They don’t have long to lament that their table has been given to another, though, as Grady’s fiancé Donna walks in.

Fun Fact: in real life Michael Horton, who played Grady, and Debbie Zip, who played Donna, are married (and were at the time of filming, too).
Donna is thrilled to meet Jessica and, if anything, is even more nervous than Grady is. She also has the news that her parents are throwing a party for her and Grady at their house up in Fishkill and she’d like terribly if Jessica could come. Her parents are looking forward to meeting both Jessica and Grady.
It strikes me as a bit odd that Grady is engaged to their daughter and they’ve never so much as met him, but the 80s were a strange time.
Jessica asks them to tell her about their plans for the wedding, and is greeted with an embarrassed silence. Neither one wants to be responsible for making any decisions and the conversation devolves into them assuring the other that whatever the other wants would be fine.
Finally they’re seated at a table and Jessica tries to order caviar. The restaurant is out of caviar, though, but the waiter recommends “Alice’s Farm Caviar”, where instead of fish eggs it’s made of “oeufs de poulet”, aka chicken eggs.
Presumably they’re out of caviar because Chaz sold it. This means that he’s not only greedy and dishonest, but also stupid. It’s one thing to steal some lobster and caviar such that they need to be ordered more frequently than makes sense. It’s another thing to clean the place out; that just draws attention.
By the way, given how the place is southern-country themed and sells fried chicken for $22.50, why do they have lobster and caviar in their freezer?
Alice comes over and thanks Jessica for her investment and asks how the food was. Jessica says that it was marvelous. She didn’t know it was possible to get yellowtail on the east coast, and Alice admits that it was frozen. Jessica is surprised; she never would have guessed that.
In the next scene, Grady and Jessica drop Donna off at her place, then Grady smashes his fingers in the door getting back into the cab. Jessica relates the story of how Frank (her deceased husband) had a broken leg when she and he got married.
The scene then shifts to Chaz stacking up boxes of frozen lobster in the empty kitchen (presumably it’s late at night). He checks his watch, then the scene shifts to the next morning. The phone rings while Grady is singing in the shower so Jessica answers the phone. It’s Donna, in distress.
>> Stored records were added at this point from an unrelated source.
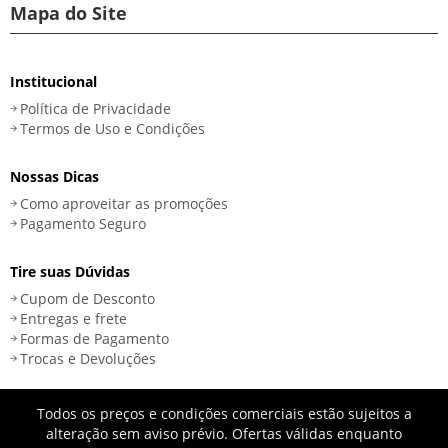
Mapa do Site
Institucional
Política de Privacidade
Termos de Uso e Condições
Nossas Dicas
Como aproveitar as promoções
Pagamento Seguro
Tire suas Dúvidas
Cupom de Desconto
Entregas e frete
Formas de Pagamento
Trocas e Devoluções
Todos os preços e condições comerciais estão sujeitos a
alteração sem aviso prévio. Ofertas válidas enquanto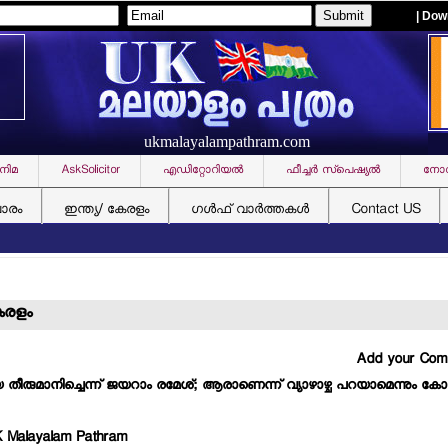
| Dow
ukmalayalampathram.com
നിമ
AskSolicitor
എഡിറ്റോറിയല്‍
ഫീച്ചര്‍ സ്‌പെഷ്യല്‍
നോവ
ചാരം
ഇന്ത്യ/ കേരളം
ഗള്‍ഫ് വാര്‍ത്തകള്‍
Contact US
കേരളം
Add your Co
ിയെ തീരുമാനിച്ചെന്ന് ജയറാം രമേശ്; ആരാണെന്ന് വ്യാഴാഴ്ച പറയാമെന്നും കോ
K Malayalam Pathram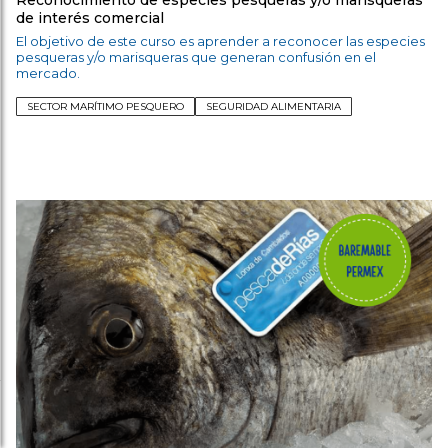
de interés comercial
El objetivo de este curso es aprender a reconocer las especies
pesqueras y/o marisqueras que generan confusión en el
mercado.
SECTOR MARÍTIMO PESQUERO
SEGURIDAD ALIMENTARIA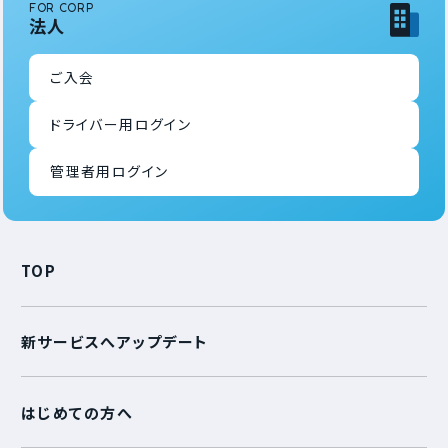
FOR CORP
法人
ご入会
ドライバー用ログイン
管理者用ログイン
TOP
新サービスへアップデート
はじめての方へ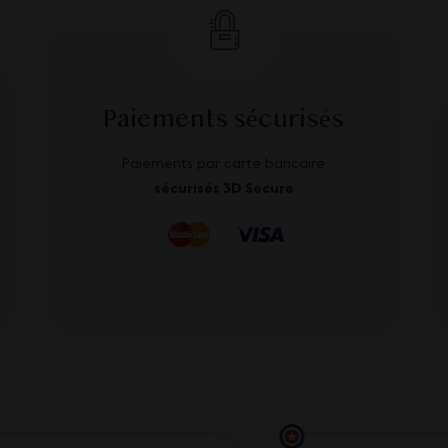
Paiements sécurisés
Paiements par carte bancaire
sécurisés 3D Secure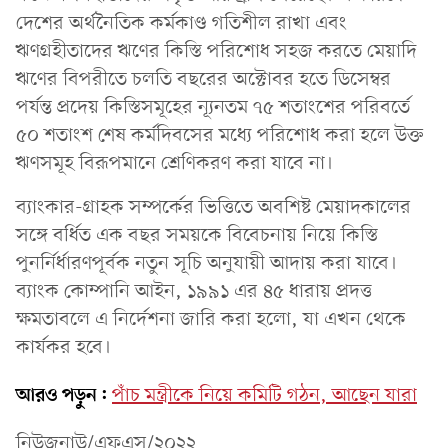
দেশের অর্থনৈতিক কর্মকাণ্ড গতিশীল রাখা এবং
ঋণগ্রহীতাদের ঋণের কিস্তি পরিশোধ সহজ করতে মেয়াদি
ঋণের বিপরীতে চলতি বছরের অক্টোবর হতে ডিসেম্বর
পর্যন্ত প্রদেয় কিস্তিসমূহের ন্যূনতম ৭৫ শতাংশের পরিবর্তে
৫০ শতাংশ শেষ কর্মদিবসের মধ্যে পরিশোধ করা হলে উক্ত
ঋণসমূহ বিরূপমানে শ্রেণিকরণ করা যাবে না।
ব্যাংকার-গ্রাহক সম্পর্কের ভিত্তিতে অবশিষ্ট মেয়াদকালের
সঙ্গে বর্ধিত এক বছর সময়কে বিবেচনায় নিয়ে কিস্তি
পুনর্নির্ধারণপূর্বক নতুন সূচি অনুযায়ী আদায় করা যাবে।
ব্যাংক কোম্পানি আইন, ১৯৯১ এর ৪৫ ধারায় প্রদত্ত
ক্ষমতাবলে এ নির্দেশনা জারি করা হলো, যা এখন থেকে
কার্যকর হবে।
আরও পড়ুন:
পাঁচ মন্ত্রীকে নিয়ে কমিটি গঠন, আছেন যারা
নিউজনাউ/এফএস/২০২২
The police have come to her apartment to take her to the restaurant. Chaz was just found murdered at there. Then the scene fades to black and we go to commercial break.
It seems a bit weird that they are escorting Donna to the scene of the crime, but there is an explanation and we find out what it is as soon as we come back from commercial break:

It turns out that there is a ledger that has entries whited out, and the detective wants to know what they were. When Donna says that she doesn’t know off the top of her head. He asks her to find out. Now.
Lt. Rupp goes to look at the body and Jessica follows to ask if Donna can look up the books after the weekend (because of the party). In the freezer, where the corpse was frozen, Jessica finds a pocket knife tucked away.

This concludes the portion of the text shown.